» YOUR OBJECTIVE: Within the records, find every line that includes the word "Rewrite" and copy it.
--- GIVEN DATA ---
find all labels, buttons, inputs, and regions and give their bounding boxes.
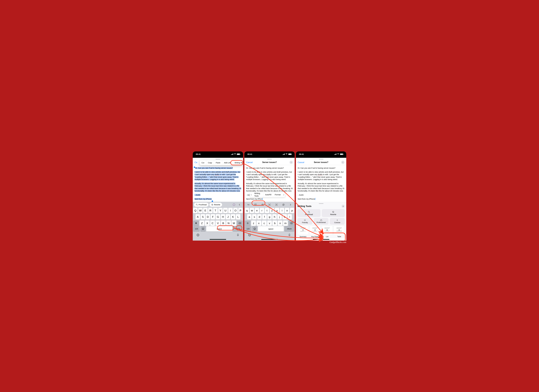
phone-screenshot-3: 09:41 Cancel Server issues? Hi. Can you … (296, 151, 346, 241)
send-up-icon[interactable] (289, 161, 293, 164)
home-indicator (244, 238, 295, 241)
globe-icon[interactable] (248, 233, 251, 237)
keyboard[interactable]: q w e r t y u i o p a s d f g h (244, 207, 295, 226)
inline-next-icon[interactable] (282, 194, 285, 196)
key-U[interactable]: U (223, 208, 228, 213)
key-Y[interactable]: Y (218, 208, 223, 213)
svg-line-3 (212, 204, 213, 205)
return-key[interactable]: return (284, 226, 294, 231)
svg-point-17 (262, 204, 263, 205)
delete-key[interactable] (237, 220, 243, 226)
wt-summary-label: Summary (297, 236, 308, 238)
svg-point-9 (203, 228, 203, 229)
wt-friendly-card[interactable]: Friendly (297, 218, 312, 225)
collapse-icon[interactable] (237, 202, 242, 207)
markup-icon[interactable] (281, 203, 286, 206)
space-key[interactable]: space (258, 226, 284, 231)
wt-summary-card[interactable] (297, 226, 308, 235)
numbers-key[interactable]: 123 (245, 226, 251, 231)
compose-body[interactable]: Hi. Can you see if we're having server i… (244, 165, 295, 202)
body-paragraph-1: Hi. Can you see if we're having server i… (195, 167, 233, 169)
key-E[interactable]: E (203, 208, 207, 213)
body-signature: - Justin (298, 194, 345, 196)
wifi-icon (234, 153, 236, 155)
wt-proofread-card[interactable]: Proofread (297, 209, 320, 217)
proofread-button[interactable]: Proofread (194, 203, 208, 207)
status-indicators (231, 153, 240, 155)
svg-line-30 (333, 211, 334, 212)
inline-prev-icon[interactable] (250, 194, 253, 196)
svg-rect-34 (320, 220, 322, 221)
svg-point-19 (283, 204, 284, 206)
mic-icon[interactable] (288, 233, 291, 237)
compose-navbar: Cancel Server issues? (296, 161, 346, 165)
inline-autofill[interactable]: AutoFill (263, 192, 273, 197)
emoji-key[interactable] (200, 226, 206, 231)
compose-body[interactable]: Hi. Can you see if we're having server i… (193, 165, 243, 202)
delete-key[interactable] (289, 220, 294, 226)
key-W[interactable]: W (198, 208, 203, 213)
status-bar: 09:41 (244, 151, 295, 158)
status-time: 09:41 (247, 153, 252, 155)
body-paragraph-1: Hi. Can you see if we're having server i… (298, 167, 345, 169)
body-signature: - Justin (194, 194, 201, 196)
cancel-button[interactable]: Cancel (246, 161, 253, 164)
wt-list-card[interactable] (322, 226, 333, 235)
cellular-icon (334, 153, 337, 155)
wifi-icon (337, 153, 339, 155)
expand-icon[interactable] (288, 204, 293, 206)
rewrite-button[interactable]: Rewrite (209, 203, 222, 207)
svg-point-5 (233, 203, 235, 206)
numbers-key[interactable]: 123 (193, 226, 200, 231)
keyboard-format-bar: Aa (244, 202, 295, 207)
sheet-grabber[interactable] (296, 158, 346, 161)
wt-professional-card[interactable]: Professional (314, 218, 329, 225)
sheet-grabber[interactable] (193, 158, 243, 161)
key-R[interactable]: R (208, 208, 213, 213)
space-key[interactable]: space (206, 226, 232, 231)
shift-key[interactable] (245, 220, 250, 226)
battery-icon (237, 153, 240, 155)
sheet-grabber[interactable] (244, 158, 295, 161)
body-paragraph-3: Actually, it's almost the same issue exp… (246, 182, 293, 192)
wt-table-card[interactable] (334, 226, 345, 235)
shift-key[interactable] (193, 220, 199, 226)
cancel-button[interactable]: Ca (194, 161, 197, 164)
inline-writing-tools[interactable]: Writing Tools (253, 192, 263, 197)
key-I[interactable]: I (228, 208, 233, 213)
text-format-icon[interactable]: Aa (246, 203, 251, 206)
inline-format[interactable]: Format (273, 192, 282, 197)
emoji-key[interactable] (252, 226, 257, 231)
scan-text-icon[interactable] (267, 203, 272, 206)
menu-writing-tools[interactable]: Writing Tools (233, 160, 243, 165)
body-paragraph-3: Actually, it's almost the same issue exp… (298, 182, 345, 192)
text-cursor-icon (262, 198, 263, 200)
key-O[interactable]: O (233, 208, 238, 213)
menu-paste[interactable]: Paste (214, 160, 222, 165)
writing-tools-title: Writing Tools (297, 205, 311, 208)
return-key[interactable]: return (233, 226, 243, 231)
key-T[interactable]: T (213, 208, 218, 213)
menu-cut[interactable]: Cut (200, 160, 206, 165)
menu-add-link[interactable]: Add Link (222, 160, 233, 165)
photo-icon[interactable] (253, 203, 258, 206)
close-icon[interactable] (342, 205, 345, 208)
scan-doc-icon[interactable] (274, 203, 279, 206)
wifi-icon (285, 153, 288, 155)
send-up-icon[interactable] (341, 161, 345, 164)
globe-icon[interactable] (196, 233, 200, 237)
menu-copy[interactable]: Copy (206, 160, 214, 165)
writing-tools-icon[interactable] (232, 202, 236, 207)
key-P[interactable]: P (238, 208, 243, 213)
wt-list-label: List (322, 236, 333, 238)
key-Q[interactable]: Q (193, 208, 197, 213)
keyboard[interactable]: Q W E R T Y U I O P A S D F G H (193, 207, 243, 226)
wt-concise-card[interactable]: Concise (330, 218, 345, 225)
wt-keypoints-card[interactable] (310, 226, 321, 235)
camera-icon[interactable] (260, 203, 265, 206)
mic-icon[interactable] (236, 233, 240, 237)
svg-point-43 (313, 231, 313, 231)
wt-rewrite-card[interactable]: Rewrite (322, 209, 345, 217)
cancel-button[interactable]: Cancel (298, 161, 304, 164)
compose-body[interactable]: Hi. Can you see if we're having server i… (296, 165, 346, 202)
---
» SOLUTION FOR THIS PROBLEM:
rewrite-button[interactable]: Rewrite (209, 203, 222, 207)
wt-rewrite-card[interactable]: Rewrite (322, 209, 345, 217)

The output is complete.